The vaccine will be applied to around 4,200 healthcare workers of seven Covid-19 dedicated hospitals in Dhaka during the trial period, according to sources.
BMRC Director Mahmood Uz Jahan said 50 percent of the participants will be vaccinated.
"If the trial succeeds, Bangladesh will be in a pole position to get the vaccine for free or at a cheap price," he said.
The healthcare workers of Mugda General Hospital, Dhaka Medical College Hospital Burn Unit-1, Kurmitola General Hospital, Holy Family Red Crescent Medical College Hospital, Kuwait-Bangladesh Friendship Hospital, Dhaka Medical College Hospital Unit-2, and Dhaka Mahanagar Hospital will participate in the trial.
International Centre for Diarrhoeal Disease Research, Bangladesh (ICDDRB) will conduct the trial. It is likely to begin in August, according to sources.
"We have approved the trial of Sinovac's Covid-19 vaccine in Bangladesh. And ICDDRB has teamed up with Sinovac," Mahmood Uz Jahan said on Sunday.
"ICDDRB wanted to conduct a trial of Covid-19 vaccine in Bangladesh. However, BMRC can only give policy approval for any trial. As the organisation sought permission for this trial, we approved its proposal after examining it.
"Initially ICDDRB will sit with the select Covid-19 dedicated public hospital authorities to decide on the mode of starting the trial and participant selection, " Mahmood said.
"Also, approval or permission of the Directorate General of Drug Administration and the Directorate General of Health Services will be required at different stages of the trial."
"ICDDRB is in the process of completing other formalities with Sinovac and Bangladeshi authorities. The strategic plan has been finalised but we will have to decide on who will get the vaccine for the trial," an icddr,b official said.
Inactivated vaccines are well known and have been used against diseases such as influenza and measles.
Sinovac had initiated the development of the inactivated vaccine CoronaVac against Covid-19 in January this year.
The company got the approval to conduct its Phase 1 and 2 clinical trials in China that began in April.
Several countries including Brazil already approved its Phase 3 clinical trial to test the efficacy and safety of the vaccine.
The vaccine is being developed by a Beijing-based unit of Nasdaq-listed Sinovac and by the Wuhan Institute of Biological Products, an affiliate of state-owned China National Pharmaceutical Group.
Earlier, Chinese state-owned pharmaceutical company Sinopharm began Phase 3 clinical trials of a Covid-19 vaccine in Abu Dhabi using up to 15,000 volunteers.
Also, more than 140 teams of researchers across the world are racing to develop vaccines against Covid-19.
Of them, only two teams in the UK and China are showing strong hope.
Oxford University is leading the world in developing a vaccine. Its vaccine is in a combined Phase 2 or 3 trial in the UK and recently went into Phase 3 trials in South Africa and Brazil.
The project may deliver emergency vaccines by October, according to a New York Times report.
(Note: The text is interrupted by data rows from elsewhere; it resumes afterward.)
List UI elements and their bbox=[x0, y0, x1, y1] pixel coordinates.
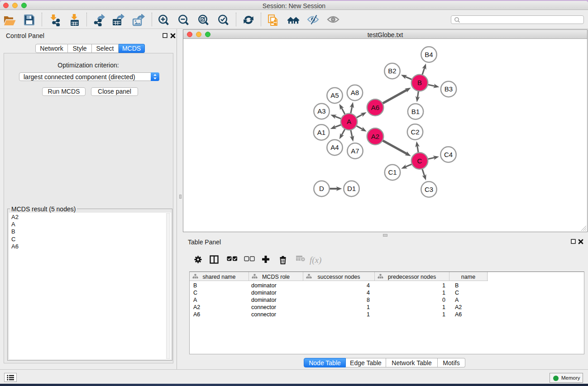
svg-text:C1: C1 bbox=[388, 168, 397, 176]
svg-text:B2: B2 bbox=[388, 67, 396, 75]
svg-text:A4: A4 bbox=[330, 143, 339, 151]
svg-text:B4: B4 bbox=[425, 51, 433, 58]
svg-text:B3: B3 bbox=[445, 85, 453, 93]
svg-text:A: A bbox=[347, 118, 351, 125]
svg-text:C: C bbox=[417, 157, 422, 165]
svg-text:D: D bbox=[319, 185, 324, 192]
svg-text:A5: A5 bbox=[330, 91, 339, 99]
svg-text:A1: A1 bbox=[317, 129, 325, 136]
svg-text:A7: A7 bbox=[351, 147, 359, 155]
svg-text:C3: C3 bbox=[425, 186, 433, 193]
svg-text:A3: A3 bbox=[317, 107, 325, 115]
svg-text:A6: A6 bbox=[371, 104, 379, 111]
svg-text:D1: D1 bbox=[347, 185, 356, 192]
svg-text:A2: A2 bbox=[371, 133, 379, 140]
svg-text:B1: B1 bbox=[411, 108, 420, 115]
svg-text:B: B bbox=[417, 79, 422, 86]
svg-text:C4: C4 bbox=[444, 151, 453, 158]
svg-text:A8: A8 bbox=[351, 89, 359, 96]
svg-text:C2: C2 bbox=[411, 128, 419, 136]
Only one other vaccine, developed by the Chinese firm Sinopharm, has started a late-stage trial.
AstraZeneca, a British pharmaceutical company, is building an international supply chain to make sure that the vaccine developed by Oxford University is available "widely and rapidly."
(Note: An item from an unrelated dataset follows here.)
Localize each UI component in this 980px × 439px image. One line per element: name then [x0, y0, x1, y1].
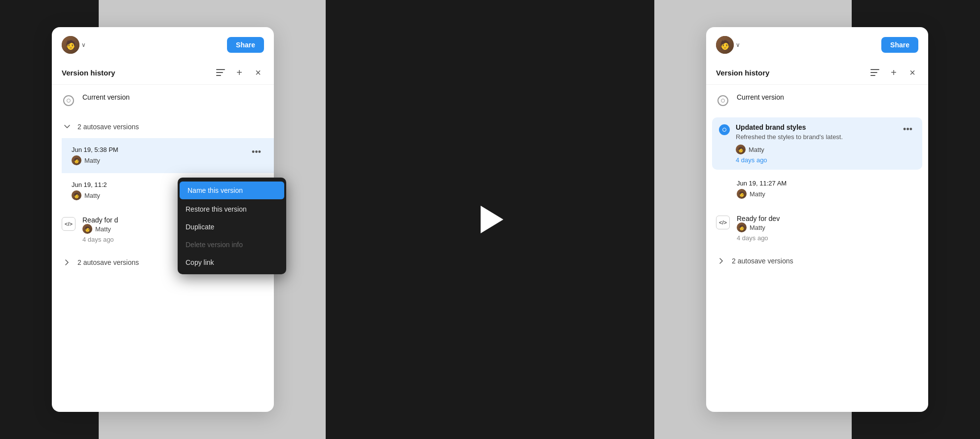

The Serum Institute of India is also producing an additional one billion doses of the Oxford vaccine, mainly for low- and middle-income countries, of which 400 million will be made before the end of 2020.
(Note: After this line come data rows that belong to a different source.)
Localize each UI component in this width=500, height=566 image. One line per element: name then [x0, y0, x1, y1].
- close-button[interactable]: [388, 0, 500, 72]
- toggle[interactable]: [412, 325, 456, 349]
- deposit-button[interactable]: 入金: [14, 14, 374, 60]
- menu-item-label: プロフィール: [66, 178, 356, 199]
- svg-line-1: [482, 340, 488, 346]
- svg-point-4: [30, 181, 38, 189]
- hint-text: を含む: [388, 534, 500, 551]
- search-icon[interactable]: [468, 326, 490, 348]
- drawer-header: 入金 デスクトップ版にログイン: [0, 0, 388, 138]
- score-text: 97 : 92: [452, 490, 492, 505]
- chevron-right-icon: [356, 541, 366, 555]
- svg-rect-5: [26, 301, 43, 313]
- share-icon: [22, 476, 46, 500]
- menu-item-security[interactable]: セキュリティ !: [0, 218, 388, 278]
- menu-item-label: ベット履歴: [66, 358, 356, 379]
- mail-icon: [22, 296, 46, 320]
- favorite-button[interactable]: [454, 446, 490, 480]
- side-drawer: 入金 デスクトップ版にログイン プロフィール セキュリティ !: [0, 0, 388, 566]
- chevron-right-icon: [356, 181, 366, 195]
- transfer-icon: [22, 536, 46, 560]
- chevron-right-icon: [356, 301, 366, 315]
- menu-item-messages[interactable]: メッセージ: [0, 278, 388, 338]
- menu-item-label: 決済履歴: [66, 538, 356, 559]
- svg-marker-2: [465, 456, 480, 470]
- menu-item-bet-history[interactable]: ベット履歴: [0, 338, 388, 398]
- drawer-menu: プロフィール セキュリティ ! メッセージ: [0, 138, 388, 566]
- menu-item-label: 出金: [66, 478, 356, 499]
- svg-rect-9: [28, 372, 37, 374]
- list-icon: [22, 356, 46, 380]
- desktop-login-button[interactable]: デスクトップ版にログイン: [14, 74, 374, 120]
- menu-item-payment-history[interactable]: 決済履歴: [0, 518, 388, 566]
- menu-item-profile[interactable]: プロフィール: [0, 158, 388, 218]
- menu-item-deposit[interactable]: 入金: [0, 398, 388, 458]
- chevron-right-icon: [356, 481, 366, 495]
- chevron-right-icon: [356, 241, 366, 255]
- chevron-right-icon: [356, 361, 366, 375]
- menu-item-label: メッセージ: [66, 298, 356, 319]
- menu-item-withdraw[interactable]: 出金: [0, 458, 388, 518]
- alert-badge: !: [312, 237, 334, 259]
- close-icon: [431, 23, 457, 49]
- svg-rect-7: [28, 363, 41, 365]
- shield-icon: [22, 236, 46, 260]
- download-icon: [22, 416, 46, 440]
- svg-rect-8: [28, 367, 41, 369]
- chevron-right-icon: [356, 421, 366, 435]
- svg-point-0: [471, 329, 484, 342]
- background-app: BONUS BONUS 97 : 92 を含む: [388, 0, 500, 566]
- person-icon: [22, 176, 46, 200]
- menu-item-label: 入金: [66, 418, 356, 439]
Companies in the USA, China, Germany, France and Sweden are among others in the race to develop vaccines.
Also, a Bangladeshi pharmaceutical company recently claimed to have developed a vaccine against Covid-19. But the World Health Organization tracker does not have any information about it.
On July 2, the global health agency published the draft landscape of Covid-19 candidate vaccines.